Hosting your own GIT large file storage repositories

17 Jan 2023 - tsp
Last update 27 Jan 2023
Reading time 10 mins


So who doesn’t know this? You’re running a git repository and have to store large files like assets in the repository - or you want to use it to keep track of for example some kind of log- or lab book that also includes larger files. In this case git usually is not the best solution and one uses other repositories - for binary artifacts this is most of the time a repository like Nexus or Artifactory. Don’t get me wrong - those tools are great. But sometimes you really want to keep that data associated and versioned automatically in sync with your git repository. For example when building static webpages or - like mentioned above - hacking a lab book using git instead of using some other custom better suited solution.

Git itself is not suited to files larger than 100 MB and even for decent file sizes it gets pretty slow - it has been designed for textual content like source code or texts anyways. To solve that problem a third party solution - git large file storage (LFS) - has been developed.

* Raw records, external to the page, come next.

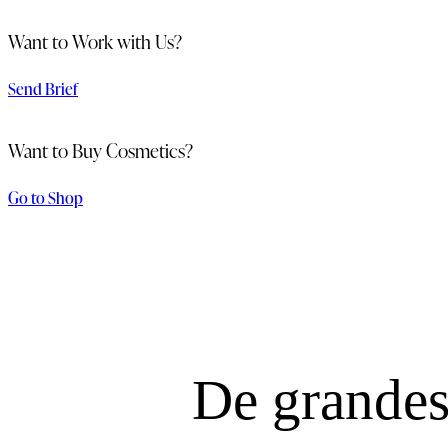
Want to Work with Us?
Send Brief
Want to Buy Cosmetics?
Go to Shop
De grandes 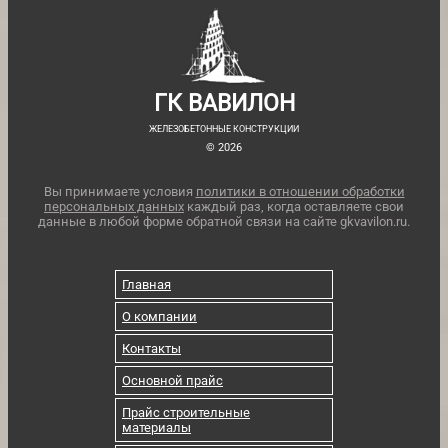
ГК ВАВИЛОН
ЖЕЛЕЗОБЕТОННЫЕ КОНСТРУКЦИИ
© 2026
Вы принимаете условия
политики в отношении обработки
персональных данных
каждый раз, когда оставляете свои
данные в любой форме обратной связи на сайте gkvavilon.ru.
Главная
О компании
Контакты
Основной прайс
Прайс строительные
материалы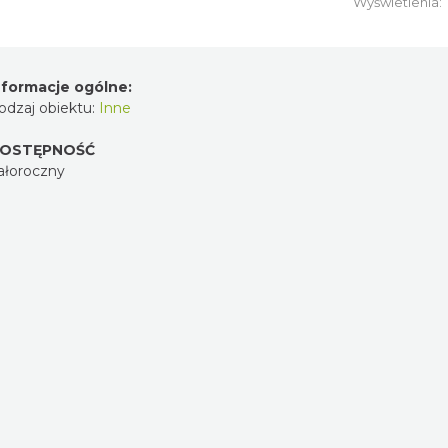
Wyświetlenia:
nformacje ogólne:
odzaj obiektu:
Inne
OSTĘPNOŚĆ
ałoroczny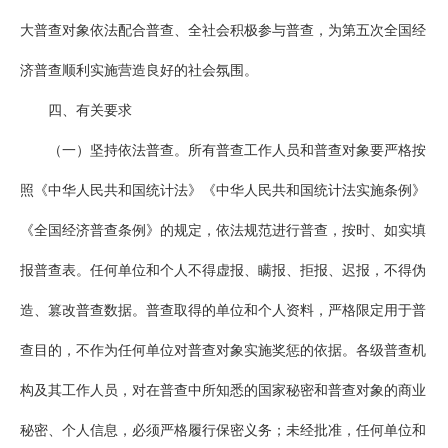
大普查对象依法配合普查、全社会积极参与普查，为第五次全国经
济普查顺利实施营造良好的社会氛围。
四、有关要求
（一）坚持依法普查。所有普查工作人员和普查对象要严格按
照《中华人民共和国统计法》《中华人民共和国统计法实施条例》
《全国经济普查条例》的规定，依法规范进行普查，按时、如实填
报普查表。任何单位和个人不得虚报、瞒报、拒报、迟报，不得伪
造、篡改普查数据。普查取得的单位和个人资料，严格限定用于普
查目的，不作为任何单位对普查对象实施奖惩的依据。各级普查机
构及其工作人员，对在普查中所知悉的国家秘密和普查对象的商业
秘密、个人信息，必须严格履行保密义务；未经批准，任何单位和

Note that this LFS plugin does not store large content in the git repository. It only contains references and pushes the objects (identified by their SHA-1 hash) to an referenced external web service. Please note that there are many drawbacks when using git LFS:

But anyways this should be a summary on how to run a server that supports git LFS and how to use it from your clients in a simple fashion. Please note that the described LFS server seems to be used in some particular production scenarios but might not be usable for production in some small scale deployments the way described in this blog article.

Setting up the server

As mentioned above using git LFS requires a separate web service that’s reachable by all clients under the same common name - which usually means it’s exposed to the web. There is a number of implementations of the git LFS protocol. Most of them are more in the experimental non-mature stage. In addition there is a number of commercial implementations out there (for example GitHub runs their own service). Anyways one has to really think about if one wants to host such a service. But nevertheless the simplest solution as of today in the authors opinion is the usage of giftless. Giftless is a WSGI application and thus should run in an WSGI application server such as uwsgi or gunicorn. giftless has been designed to support a variety of authentication backends (though not many of them being available despite a generic read only / generic allow read and write to anyone and a JWT based schema). It also supports a large amount of storage backends - besides storing to local filesystem it allows to use one of the major cloud storage providers (Amazon’s S3, Google Cloud Storage or Microsoft Azure Blob Storage as backend.

In the following sample local file storage will be used to illustrate how to use git LFS for an in-house solution. Still keep in mind that you have to make backups of your repository. There won’t be an automatic copy of the whole repository on any client and pushing to multiple remotes does not copy all large files!

First one needs to install at least:

Installing on FreeBSD

It’s assumed that Python and pip is already available since uwsgi and giftless are Python applications or Python containers.

To install the software on FreeBSD one can use either ports or packages. When using packages for example:

pkg install git
pkg install git-lfs
pkg install www/uwsgi
pip install giftless

Since giftless does not declare all of it’s dependencies as one would expect one has to bootstrap them oneself:

# Inspect the fetched file!
pip install -Ur requirements.txt

Configuring service with local file storage (for testing)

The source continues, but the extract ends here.